Remember Susan Smith, the young white woman from South Carolina who drowned her sons and blamed a black man for the crime? Smith killed her kids to win the love of a man who didn’t want to marry a woman with children. Caroline Herring has written a murder ballad (“Paper Gown”) about the tragic affair in the old folk song tradition. Herring provides the social and psychological contexts, but she knows better than to try and explain the gothic horror.

“Paper Gown” reveals Herring’s ability to write new tunes that sound old-timey without seeming hokey or forced. She sings in a low voice with a trace of gravel that gives her the aura of experience. Herring doesn’t prettify the music, even on the happier songs. Instead, she lets the lyrics do their own work.

This gives the disc a deep groove, even when the material concerns more saccharine affairs. Such is the case of “Lover Girl”, the song with the line about the lantana plant from which the album gets its title. Herring penned the composition for her daughter. “Goodness comes to those who wait”, Herring sings optimistically. But the mother’s love is tempered by her knowledge that love requires sacrifice. The song ends with a prayer, because the singer understands her daughter growing up also marks the growing closer of her own death.

While these examples may suggest Herring is obsessed by death, that’s not true. She just writes about the existential facts of life. Her personal consciousness as a woman and mother colors the way she sees the world. However, Herring is a musician, not a sociologist. She turns her observations into songs.

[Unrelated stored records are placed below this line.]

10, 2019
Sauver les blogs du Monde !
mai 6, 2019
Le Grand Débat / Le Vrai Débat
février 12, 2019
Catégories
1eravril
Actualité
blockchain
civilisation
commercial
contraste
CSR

The two cover tunes of traditional material fit nicely with Herring’s eight original compositions, especially her version of “Fair and Tender Ladies” that in contradiction to the song title, points out how tough women have been. Herring re-wrote the lyrics so that they were about three heroines of the South who fought bigotry and violence.

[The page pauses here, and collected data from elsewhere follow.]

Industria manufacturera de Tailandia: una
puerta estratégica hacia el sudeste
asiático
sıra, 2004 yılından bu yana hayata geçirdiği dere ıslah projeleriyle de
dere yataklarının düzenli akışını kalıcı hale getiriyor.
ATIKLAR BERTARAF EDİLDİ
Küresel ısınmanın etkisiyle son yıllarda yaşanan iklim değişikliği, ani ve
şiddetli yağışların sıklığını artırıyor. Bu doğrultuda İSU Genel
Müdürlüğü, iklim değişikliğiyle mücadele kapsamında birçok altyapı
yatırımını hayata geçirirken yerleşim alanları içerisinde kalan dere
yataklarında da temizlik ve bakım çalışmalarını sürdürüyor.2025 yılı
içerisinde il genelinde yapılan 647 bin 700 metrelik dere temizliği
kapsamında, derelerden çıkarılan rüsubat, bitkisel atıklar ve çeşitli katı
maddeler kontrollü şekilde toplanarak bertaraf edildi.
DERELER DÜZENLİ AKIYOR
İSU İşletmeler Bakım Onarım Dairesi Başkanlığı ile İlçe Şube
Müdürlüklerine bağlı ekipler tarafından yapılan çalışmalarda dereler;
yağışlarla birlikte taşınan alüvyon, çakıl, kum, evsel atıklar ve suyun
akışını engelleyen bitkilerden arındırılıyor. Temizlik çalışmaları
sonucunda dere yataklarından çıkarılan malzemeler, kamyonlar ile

Herring plays guitar and is ably aided on the instrument by her producer Rich Botherton, who sings backup and plays 6- and 12-string acoustic guitars, electric guitar, resonator guitar, and electric bass. He employs a string band to accompany her that consists of Glenn Fukunaga on upright bass, Danny Barnes on banjo, Warren Hood on fiddle and viola, and Marty Muse on pedal steel. This heavy use of banjo and strings gives the disc a distinctly Southern feel.

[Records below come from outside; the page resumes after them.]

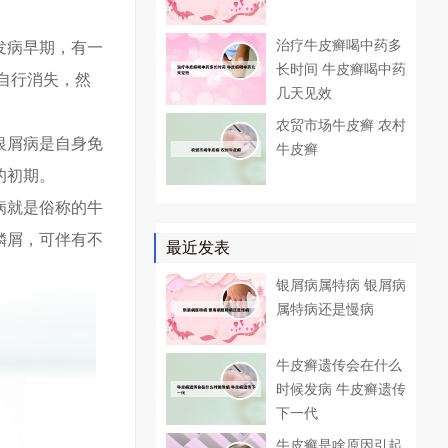
治疗牛皮癣喝中药多
发病早期，有一
长时间 牛皮癣喝中药
自行消失，然
几天见效
农贸市场牛皮癣 农村
银屑病是自身免
牛皮癣
的初期。
病就是俗称的牛
鳞屑，可伴有不
最近发表
银屑病属特病 银屑病
属特病还是慢病
牛皮癣遗传会在什么
时候发病 牛皮癣遗传
下一代
牛皮癣是啥原因引起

While this album will, with its female-centered concerns, appeal more to women than to men, the artistry involved makes it accessible to all listeners. Herring universalizes the particulars on her album. She’s not just singing about Susan Smith, her daughter, or a trio of brave women. She’s talking about the situation of all of us in a world not of our making, where our deepest impulses aren’t always our best ones, and even when we try hard, we can’t always win. Even Smith was once a baby on her daddy’s knees with dreams of a bright future before she grew up and killed her own children.